Force-induced stretched state: Effects of temperature

A model of self-avoiding walks with suitable constraint has been developed to study the effect of temperature on a single-stranded DNA (ssDNA) in the constant force ensemble. Our exact calculations for small chains show that the extension (reaction coordinate) may increase or decrease with the temperature depending on the applied force. The simple model developed here, which incorporates semimicroscopic details of base direction, provides an explanation of the force-induced transitions in ssDNA as observed in experiments.

Figure 1

(Color online) The schematic representation of a ssDNA where bases are on the links of the strand with short stubs representing the direction of the hydrogen bonds. This figure also shows that once two bases are bonded, no further hydrogen bonds can be formed with these bases. The small black circle indicates that one end of the ssDNA is kept fixed while a force $F$ may be applied at the other end.

Figure 2

(Color online) The schematic representation of a ssDNA forming (a) the zipped conformation (dsDNA).

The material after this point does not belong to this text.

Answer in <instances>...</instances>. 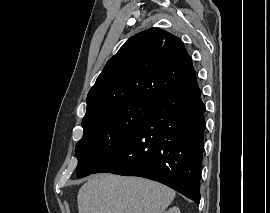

In this case, half of the strand is of $\mathbf{A}$ type nucleotides and the other half consists of complementary nucleotides $\mathbf{T}$. (b) A hairpin structure of stems of three bases. (c) shows that by application of a force applied to one end, the system changes from a zipped or hairpin state to an extended state.

Figure 3

Force-temperature diagram for (a) zipped case and (b) DNA hairpin. Solid circles show the crossover regime.

Figure 4

(Color online) The force-extension curve in the constant temperature ensemble for (a) the zipped state and (b) the DNA hairpin. One can see the extension approaching the contour length when the force is varied.

Figure 5

(Color online) Same as Fig. 4 but in the constant force ensemble. The abrupt decrease in the extension is obvious from these plots.

Figure 6

(Color online) Comparison of extension vs temperature curves with and without base-pairing. For the zipped state, the number of base pairs is $N∕2$, while for the hairpin it is 3. $p=0$ corresponds to the noninteracting case.

Figure 7

(Color online) (a) Extension vs temperature curves in 2D for interacting and noninteracting walks of chain length 55 in the constant force ensemble. (b) Extension vs temperature curves for different length ($N=25$, 30, 35, 40, 45, 50, and 55) at $F=1.2$. The collapse of data at low temperature indicates that the chain is in a stretched state.

Figure 8

(Color online) Entropy vs temperature curves in 2D for interacting walks of chain length 55 steps in the constant force ensemble. At high force $F=1.2$ and low temperature, the chain is found to be a stretched state and the entropy of the system is nearly equal to zero. As temperature increases, the system attains a high entropy state. At force equal to zero, one can see that the entropy associated with the globule is higher than the stretched state but much below the extended state. The slight variation in force $F=0.98$ and 1.0 around the phase boundary [23] shows a sharp fall in the entropy from the collapsed state to the extended state. At higher values of $T$, these two curves ($F=1.0$ and 0.98) overlap.